▶ [REQUIREMENT]: For every record, give an exact copy that has no pictures in it.

○ ○ ○ ○ ○ ○ ○

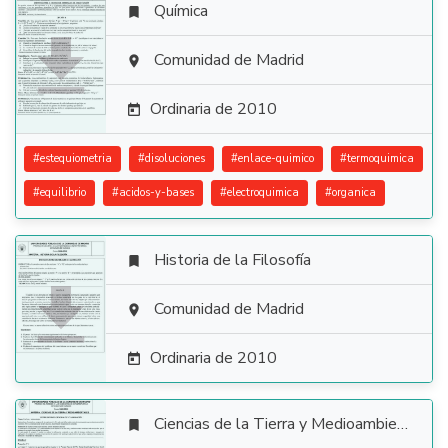
Química


Comunidad de Madrid

Ordinaria de 2010

#
estequiometria
#
disoluciones
#
enlace-quimico
#
termoquimica
#
equilibrio
#
acidos-y-bases
#
electroquimica
#
organica
Historia de la Filosofía


Comunidad de Madrid

Ordinaria de 2010

Ciencias de la Tierra y Medioambientales


○ ○ ○ ○ ○ ○ ○

▶ [SOLUTION TO THIS TASK]:
Química


Comunidad de Madrid

Ordinaria de 2010

#
estequiometria
#
disoluciones
#
enlace-quimico
#
termoquimica
#
equilibrio
#
acidos-y-bases
#
electroquimica
#
organica
Historia de la Filosofía


Comunidad de Madrid

Ordinaria de 2010

Ciencias de la Tierra y Medioambientales


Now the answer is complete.